Traditionally, many companies store their business records in relational databases which organize a plurality of data tables hierarchally. Each row (or tuple) represents a unique entity (e.g., a user account) and each column represents an attribute (e.g., a first name). Further, each data table in a relational database may contain a set of parent-child relationship data as part of the hierarchical structure. For example, a parent data table may be implemented to store all user accounts for an organization, and each user account may comprise many child data tables describing each insurance policy corresponding to a particular user account.

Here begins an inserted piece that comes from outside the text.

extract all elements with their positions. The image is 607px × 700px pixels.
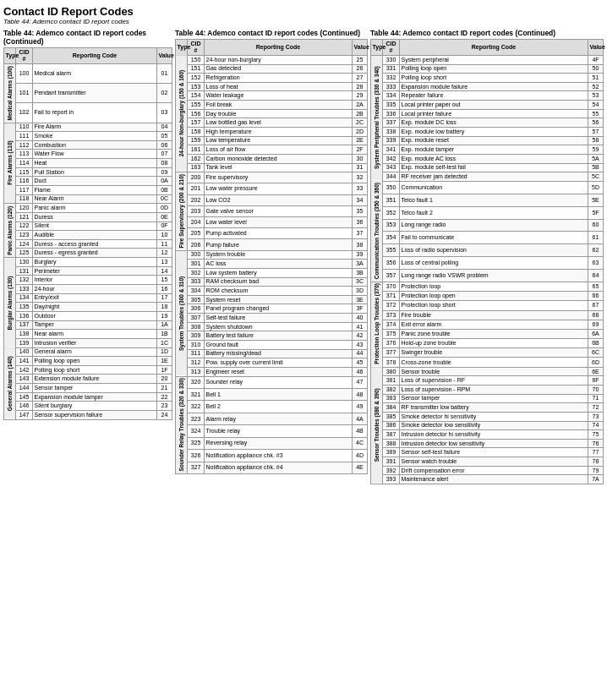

However, in some aspects, relational databases are not optimal for scalability. In particular, relational databases are not optimal for horizontal scaling (the scaling of data across multiple servers). Since relational databases rely on data stored in inter-related tables, it is difficult to efficiently distribute the data across multiple servers. As a result, each query for data stored in a horizontally-scaled relational database may require accessing data stored in many different servers and subsequently joining the results together. This increases both the time to perform each query, as well as the likelihood of an error occurring.
As another example, in order to maintain the structural integrity of the relational database, attributes that have no value may require storage of a null character. For certain types of customer profile data, it may not be uncommon for the field to be blank or unknown. For example, not every customer may provide a middle name or an apartment number. As a company grows, the amount of data that must be stored typically also increases, further increasing the amount of storage dedicated to storing null characters. For large volumes of data, the amount of storage spent storing null characters may be significant.
Non-relational databases may solve this problem by storing data in a format organized by unique columns. Only data that actually exists (i.e., non-null data) is referenced in each column. Moreover, since all of the data is stored in a single row in a non-relational database, it can be efficiently accessed without joins when stored across multiple servers. One way to reference data stored in these columns is through the usage of a column qualifier. However, due to their structural differences, it is not simple to convert data between relational and non-relational databases. One previous attempt to solve this problem stored data using a positional column qualifier to refer to a particular set of data. However, the positional column qualifier solution requires the use of a byte for each data table in the relational database. As the number of data tables increases, the amount of storage dedicated to storing each positional column qualifier (and thus the overall size of the column qualifier) increases as well.
The present embodiments may, inter alia, alleviate these inefficiencies to further reduce the storage required to store large volumes of data than a positional column qualifier database while maintaining the same or similar hierarchical functionality.